Stewart Allen 's awesome SSL support now in the 1.92 release of SPJS.

@Stewart_Allen1 's awesome SSL support now in the 1.92 release of SPJS. In the screenshot below I’m connecting to SPJS over a secure websocket. You do need to specify the entire wss://yourip:8990/ws URL to get this to work.

Version 1.92 in Github release page https://github.com/chilipeppr/serial-port-json-server/releases

BTW, this also means you can now do native development in Cloud9’s preview window since they force HTTPS and that killed any clean/easy SPJS connectivity in your test/dev environment.

Very nice, I’ll test that today.

Chilipeppr is getting more and more professional. Love it.

What is surprising is the browser doesn’t complain about those sample cert and key files.

@jlauer I keep getting an ajax error when I try to use the SSL port. I thought this was just because of me doing it remote but it does the same if I use it locally. Any ideas?

Have you succeeded the way I have in the above screenshot?

Yeah for the most part. It shows the option to connect to localhost over SSL but fails to do so. The json server complains about an unknown ca cert. I tried following up on that but the only supposed solution I’ve found so far is to run update-ca-certificates after copying the cert.pem to /etc/ssl/certs but there’s still no love.

I simply renamed sample-cert.pem to cert.pem and sample-key.pem to key.pem in the same folder as SPJS.
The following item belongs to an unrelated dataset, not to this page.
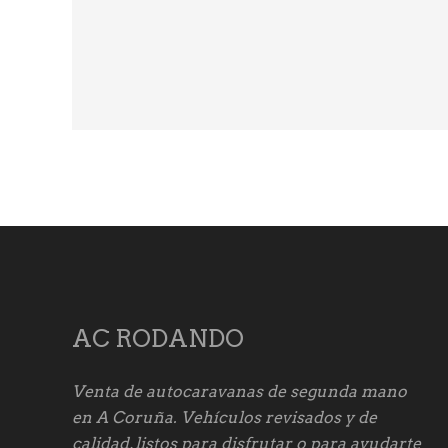
AC RODANDO
Venta de autocaravanas de segunda mano
en A Coruña. Vehículos revisados y de
calidad, listos para disfrutar o para ayudarte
hmm, I may try to do that but I copied the binary over to /usr/bin and call it from /etc/local.d/ to start when the system starts, and I used the appropriate commandline args so I’m not sure what the issue is. I’ll see if copying them both renamed to /usr/bin will work…if not I may have to call it manually to get it to work

It looks in the local directory by default. If you want to move .pem files to alt spaces you have to tell spjs on command line where they are. Just run spjs with -? cmd line option to see the commands.

I did that initially which is why I can’t figure out why it can’t see it.

Well this is apparently an issue with the json-server because I tried renaming the cert/key pair and calling the binary from my home directory and I get the same problem. The json server is spitting out that it’s an unknown ca certificate and that’s a known problem with Go programs so I put in a bug report in hopes it’ll get addressed.